Les contradictions fondamentales s’expriment de la manière la plus évidente par le déclenchement de conflits comme la guerre en Irak ou l’invasion de l’Afghanistan. Ici, nous voyons comment un évènement militaire déclenche immédiatement une réaction en chaîne qui n’était pas anticipée par ses auteurs. Avant même que la première balle ne fut tirée en Irak, il y avait des manifestations de masses contre la guerre à Londres, Washington, Rome et Madrid. Rien qu’à Londres, il y a eu 2 millions de manifestants, et 6 millions en Espagne. Comment l’expliquer ? Certainement pas par l’habileté des organisateurs de ces manifestations, qui furent les premiers surpris de leur succès. La seule explication possible réside dans l’existence d’un mécontentement massif, dans toute la population, qui attendait une occasion de s’exprimer.
Le caractère convulsif de la période actuelle n’est pas un hasard. C’est avant tout l’expression du fait qu’à l’échelle mondiale, le système capitaliste a épuisé son potentiel comme force historique progressiste. Le développement des forces productives, qui a atteint des niveaux impressionnants durant la période de 1945 à 1974, est désormais entravé par les limites de la propriété privée et des Etat-nations. Ces limites constituent désormais la principale barrière sur la voie du progrès de l’humanité. Le futur de l’espèce humaine dépend de la suppression de ces monstrueuses barrières et de l’établissement d’un système économique harmonieux et rationnel, sur les bases du socialisme mondial.

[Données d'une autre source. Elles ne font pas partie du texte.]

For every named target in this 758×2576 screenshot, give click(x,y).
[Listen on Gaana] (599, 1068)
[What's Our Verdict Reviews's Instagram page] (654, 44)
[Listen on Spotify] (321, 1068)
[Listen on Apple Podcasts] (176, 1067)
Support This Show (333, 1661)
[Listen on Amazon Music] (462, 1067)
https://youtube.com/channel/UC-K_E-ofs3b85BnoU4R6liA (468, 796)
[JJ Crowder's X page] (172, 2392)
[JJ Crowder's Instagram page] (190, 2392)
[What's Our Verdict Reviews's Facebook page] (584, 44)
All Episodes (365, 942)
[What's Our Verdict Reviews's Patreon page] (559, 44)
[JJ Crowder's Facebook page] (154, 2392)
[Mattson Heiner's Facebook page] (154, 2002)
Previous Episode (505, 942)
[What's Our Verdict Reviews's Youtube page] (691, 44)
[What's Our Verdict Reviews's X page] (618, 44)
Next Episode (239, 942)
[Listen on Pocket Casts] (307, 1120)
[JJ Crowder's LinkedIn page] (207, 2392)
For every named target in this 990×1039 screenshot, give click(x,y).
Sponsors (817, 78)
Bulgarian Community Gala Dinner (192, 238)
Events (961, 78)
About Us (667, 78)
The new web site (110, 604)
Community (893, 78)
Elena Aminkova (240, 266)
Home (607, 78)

Des changements soudains et rapides sont inhérents à la situation actuelle. S’il y a une époque où la routine est hors sujet, c’est bien la nôtre. Dans une telle période, il faut s’attendre à l’inattendu ! Les évènements du 11 septembre 2001 furent un exemple de l’inéluctabilité de ces changements soudains et rapides. Comme nous l’avions prévu, ces attentats eurent des conséquences réactionnaires. Mais même de tels évènements préparent les bases de futurs développements révolutionnaires. Le pendule peut osciller rapidement de la gauche vers la droite, puis repartir dans l’autre sens, ouvrant à l’échelle mondiale de grandes opportunités à la tendance révolutionnaire, dès lors que l’on est capable de les saisir. L’heure n’est plus au scepticisme et à l’expectative. Nous devons nous préparer, et préparer les autres, à des évènements colossaux et imminents.